Extracted records:
* * *
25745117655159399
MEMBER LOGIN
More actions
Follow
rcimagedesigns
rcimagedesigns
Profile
* * *
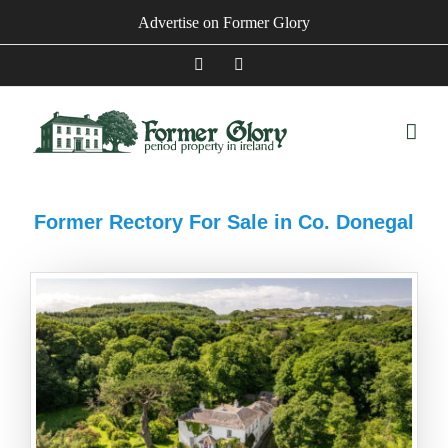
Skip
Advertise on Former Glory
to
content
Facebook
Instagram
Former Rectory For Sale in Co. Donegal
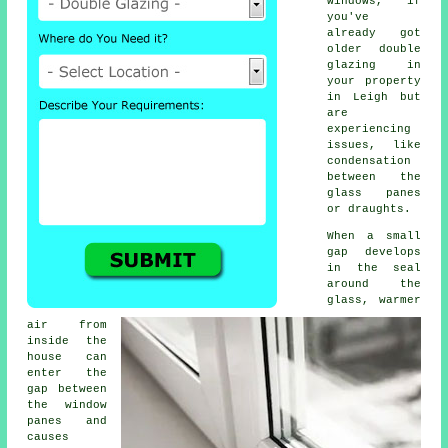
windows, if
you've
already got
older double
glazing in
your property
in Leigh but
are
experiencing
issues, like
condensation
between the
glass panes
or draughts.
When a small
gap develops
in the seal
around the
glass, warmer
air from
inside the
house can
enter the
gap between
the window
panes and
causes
* * *
Instructions for the task:
For the data above, state only how many lines include the word "Former".

Written answer:
2